Records excerpted from a collection:
--- START ---

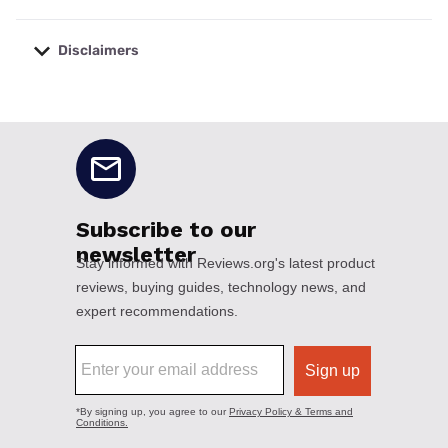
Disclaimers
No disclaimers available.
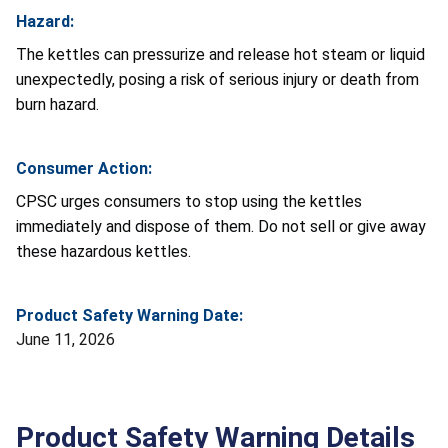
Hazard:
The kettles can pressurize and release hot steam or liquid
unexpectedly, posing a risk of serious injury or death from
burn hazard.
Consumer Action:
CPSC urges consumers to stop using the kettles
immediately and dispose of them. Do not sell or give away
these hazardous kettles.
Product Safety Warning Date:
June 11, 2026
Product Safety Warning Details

--- END ---
--- START ---

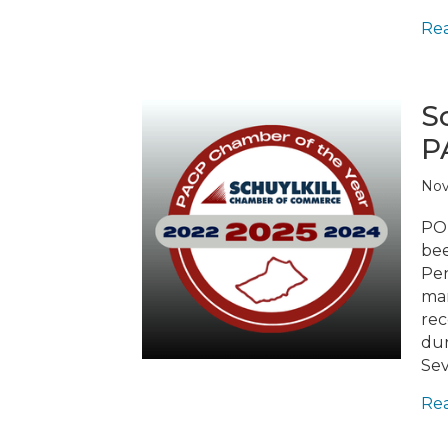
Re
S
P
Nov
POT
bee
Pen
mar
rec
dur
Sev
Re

--- END ---
--- START ---

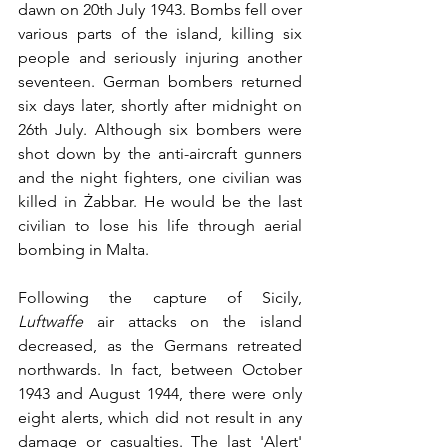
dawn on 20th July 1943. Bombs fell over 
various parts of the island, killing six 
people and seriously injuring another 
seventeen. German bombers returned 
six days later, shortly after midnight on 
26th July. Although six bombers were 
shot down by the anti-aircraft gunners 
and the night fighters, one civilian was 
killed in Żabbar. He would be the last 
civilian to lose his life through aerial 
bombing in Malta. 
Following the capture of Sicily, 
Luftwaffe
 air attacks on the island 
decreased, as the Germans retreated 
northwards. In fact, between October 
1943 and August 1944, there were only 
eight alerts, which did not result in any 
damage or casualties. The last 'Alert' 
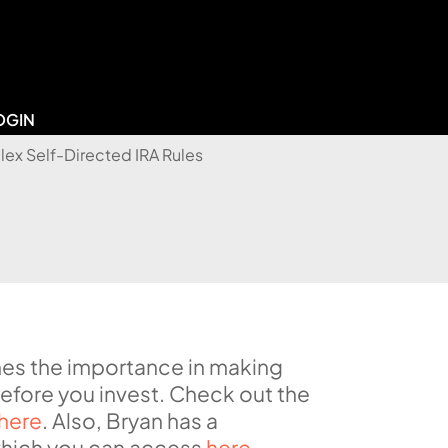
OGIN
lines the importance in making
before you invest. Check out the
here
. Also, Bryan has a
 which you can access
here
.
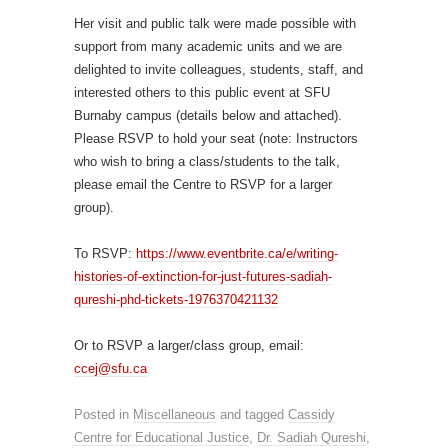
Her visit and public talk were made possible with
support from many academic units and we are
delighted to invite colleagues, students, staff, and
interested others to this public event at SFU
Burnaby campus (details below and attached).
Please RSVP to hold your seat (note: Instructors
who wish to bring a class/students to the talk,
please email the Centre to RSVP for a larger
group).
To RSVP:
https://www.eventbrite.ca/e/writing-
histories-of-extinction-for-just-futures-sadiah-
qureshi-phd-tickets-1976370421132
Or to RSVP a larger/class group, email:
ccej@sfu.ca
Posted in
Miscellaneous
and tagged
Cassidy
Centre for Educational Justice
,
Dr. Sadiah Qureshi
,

--- END ---

Only a number is needed here: the count of lines above that hold the string "students".

2